Forest sink credits arise under a Kyoto provision that recognises that plantation forests established on land not previously forested, while they are growing, are withdrawing carbon dioxide from the atmosphere.
New Zealand expects to have more forest sink credits than it would need to cover the increase in its emissions since 1990.
In practice, however, Pachauri believes the Kyoto countries will implement domestic action plans that deliver some emission reductions. Public opinion would not allow Governments to just buy their way to compliance.
Pachauri said it was more likely than not that the protocol would come into force and it was time to focus where we should go beyond Kyoto.
"The world has to agree on target greenhouse gas concentration levels," Pachauri said.
"I would like to think that when negotiations begin in 2005 [on commitments for Kyoto's second commitment period, beyond 2012] the first thing they concentrate on is this set of issues. Otherwise we might just get tokenism."
But Pachauri told theHerald that it was not for the panel to define where the danger level in greenhouse gas concentrations lies, even though it was under pressure from some Governments to do so.
"That is a value judgment. All the IPCC can do is try to assess the vulnerability of specific systems, the Arctic for example or coral reefs, to specific levels of climate change. If we can provide that to policy makers and negotiators it is up to them to define what is dangerous," he said.
"If you are a small island in the Pacific you would probably say we have already crossed that threshold of dangerous.
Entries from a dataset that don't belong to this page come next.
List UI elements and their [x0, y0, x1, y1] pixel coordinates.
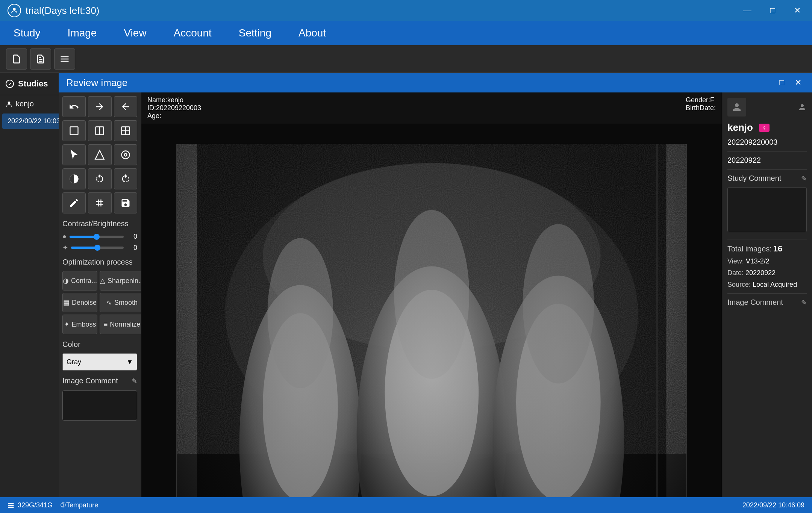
smooth-opt-label: Smooth [114, 299, 138, 307]
minimize-button[interactable]: — [739, 4, 755, 17]
brightness-value: 0 [127, 244, 137, 252]
normalize-opt-icon: ≡ [104, 321, 108, 328]
contrast-opt-btn[interactable]: ◑ Contra... [62, 271, 97, 291]
contrast-btn[interactable] [62, 168, 86, 189]
title-bar-controls: — □ ✕ [739, 4, 804, 17]
menu-setting[interactable]: Setting [233, 24, 277, 42]
nav-row-2 [62, 120, 137, 141]
sharpen-opt-btn[interactable]: △ Sharpenin... [100, 271, 141, 291]
undo-btn[interactable] [62, 96, 86, 117]
svg-marker-37 [95, 150, 104, 159]
back-btn[interactable] [114, 96, 137, 117]
menu-about[interactable]: About [292, 24, 332, 42]
review-title: Review image [66, 77, 127, 89]
svg-rect-31 [70, 127, 78, 135]
source-label: Source: [727, 281, 751, 288]
toolbar-new-doc[interactable] [6, 48, 27, 70]
menu-image[interactable]: Image [62, 24, 103, 42]
circle-btn[interactable] [114, 144, 137, 165]
contrast-slider-row: ● 0 [62, 233, 137, 241]
sharpen-opt-label: Sharpenin... [108, 277, 141, 285]
review-maximize-btn[interactable]: □ [776, 76, 787, 89]
tool-row-2 [62, 168, 137, 189]
rotate-right-btn[interactable] [114, 168, 137, 189]
right-patient-id: 202209220003 [727, 138, 807, 147]
toolbar-doc-list[interactable] [30, 48, 51, 70]
title-text: trial(Days left:30) [26, 5, 100, 17]
main-xray-display[interactable] [141, 124, 722, 497]
measure-btn[interactable] [88, 144, 111, 165]
review-close-btn[interactable]: ✕ [792, 76, 804, 89]
toolbar [0, 45, 812, 73]
study-comment-title: Study Comment [727, 174, 781, 183]
brightness-track[interactable] [71, 247, 124, 249]
total-images-value: 16 [773, 244, 782, 254]
smooth-opt-icon: ∿ [106, 298, 112, 307]
datetime-status: 2022/09/22 10:46:09 [742, 501, 804, 509]
patient-name: kenjo [16, 100, 34, 108]
save-btn[interactable] [114, 192, 137, 213]
contrast-value: 0 [127, 233, 137, 241]
quad-view-btn[interactable] [114, 120, 137, 141]
color-select[interactable]: Gray ▼ [62, 353, 137, 371]
menu-view[interactable]: View [118, 24, 152, 42]
denoise-opt-btn[interactable]: ▤ Denoise [62, 293, 97, 312]
select-btn[interactable] [62, 144, 86, 165]
rotate-left-btn[interactable] [88, 168, 111, 189]
color-label: Color [62, 340, 137, 349]
single-view-btn[interactable] [62, 120, 86, 141]
emboss-opt-icon: ✦ [64, 320, 70, 328]
view-value: V13-2/2 [746, 257, 770, 265]
image-comment-panel-label: Image Comment [727, 298, 783, 307]
close-button[interactable]: ✕ [790, 4, 804, 17]
image-header-left: Name:kenjo ID:202209220003 Age: [147, 96, 201, 120]
svg-point-39 [124, 154, 127, 156]
svg-rect-58 [197, 144, 666, 497]
grid-btn[interactable] [88, 192, 111, 213]
forward-btn[interactable] [88, 96, 111, 117]
svg-point-0 [13, 8, 15, 11]
contrast-track[interactable] [70, 236, 124, 238]
contrast-opt-label: Contra... [71, 277, 97, 285]
right-panel-icon [798, 103, 807, 112]
nav-row-1 [62, 96, 137, 117]
patient-name-header: Name:kenjo [147, 96, 201, 104]
menu-study[interactable]: Study [8, 24, 47, 42]
patient-gender-header: Gender:F [686, 96, 716, 104]
menu-account[interactable]: Account [168, 24, 218, 42]
emboss-opt-btn[interactable]: ✦ Emboss [62, 315, 97, 334]
status-left: 329G/341G ①Tempature [8, 501, 98, 509]
toolbar-menu[interactable] [54, 48, 75, 70]
image-comment-panel-edit-btn[interactable]: ✎ [801, 298, 807, 307]
contrast-icon: ● [62, 233, 67, 241]
dual-view-btn[interactable] [88, 120, 111, 141]
brightness-slider-row: ✦ 0 [62, 244, 137, 252]
review-panel: Review image □ ✕ [59, 73, 812, 497]
date-label: Date: [727, 269, 744, 277]
study-comment-area[interactable] [727, 187, 807, 232]
tool-row-1 [62, 144, 137, 165]
main-image-area: Name:kenjo ID:202209220003 Age: Gender:F… [141, 92, 722, 497]
study-comment-edit-btn[interactable]: ✎ [801, 174, 807, 183]
patient-id-header: ID:202209220003 [147, 104, 201, 112]
image-comment-area[interactable] [62, 390, 137, 421]
review-header: Review image □ ✕ [59, 73, 812, 92]
color-dropdown-icon: ▼ [126, 358, 133, 366]
maximize-button[interactable]: □ [767, 4, 779, 17]
optimization-grid: ◑ Contra... △ Sharpenin... ▤ Denoise ∿ S… [62, 271, 137, 334]
image-comment-edit-btn[interactable]: ✎ [132, 377, 137, 385]
temperature-status: ①Tempature [60, 501, 98, 509]
normalize-opt-label: Normalize [110, 321, 140, 328]
sharpen-opt-icon: △ [100, 277, 105, 285]
normalize-opt-btn[interactable]: ≡ Normalize [100, 315, 141, 334]
tool-row-3 [62, 192, 137, 213]
smooth-opt-btn[interactable]: ∿ Smooth [100, 293, 141, 312]
image-comment-label: Image Comment [62, 377, 118, 385]
denoise-opt-label: Denoise [72, 299, 97, 307]
emboss-opt-label: Emboss [72, 321, 96, 328]
menu-bar: Study Image View Account Setting About [0, 21, 812, 45]
storage-status: 329G/341G [8, 501, 53, 509]
annotate-btn[interactable] [62, 192, 86, 213]
patient-age-header: Age: [147, 112, 201, 120]
patient-birthdate-header: BirthDate: [686, 104, 716, 112]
If you are living in a coastal area where salinity has gone up you would probably have a similar view."
The IPCC's world had to be policy-relevant but not policy-prescriptive, Pachauri said.
It was always at risk of shoot-the-messenger attacks from those who had a political position against doing anything about climate change.
"As the whole debate on climate change gets heated, as the stakes get higher, I suspect the IPCC will become more of a whipping boy."
Its next comprehensive report, the fourth, is due in 2007.
In addition to updating the scientific work which drives the whole process, it would have more of a focus on the regional impacts of climate change, Pachauri said.
It would also focus more on adaptation - living with climate change - as well as mitigation, trying to reduce it.
Such was the inertia in the global climate, changes arising from emissions which had already occurred would be felt for hundreds of years, no matter what was done now to reduce further emissions.
"So we need to understand what the impacts are going to be and what the adaptation possibilities are," Pachauri said.
Expect more focus, too, on the socio-economic impacts of climate change. For Pachauri, who has doctorates in economics and engineering, this is familiar ground.
"Coming from India I know what the impact of receding glaciers in the Himalayas would be. The water supply for about half a billion people is at stake. Likewise, if sea-level rise inundates 20 to 25 per cent of Bangladesh that would cause a major upheaval in the entire subcontinent."
President George W. Bush, when he pulled the US out of Kyoto, cited among other reasons the fact that developing countries had no obligations to limit emissions, even though they would probably overtake developed country emissions within 20 years.
Pachauri said the language in the UN Framework Convention on Climate Change, which speaks of a "common but differentiated response", recognised that climate change was the legacy of historic emissions, not emissions which take place today.
"Nor can we lose sight of the reality that about 2 billion people don't have access to modern energy devices. That mass of humanity is behaving exactly as their ancestors have for hundreds of years. So there is an equity issue here that cannot be ignored," he said.
But as global citizens, he said, developing countries would not be serving their own interests if they took an obdurate stance and said they were not going to do anything about climate change.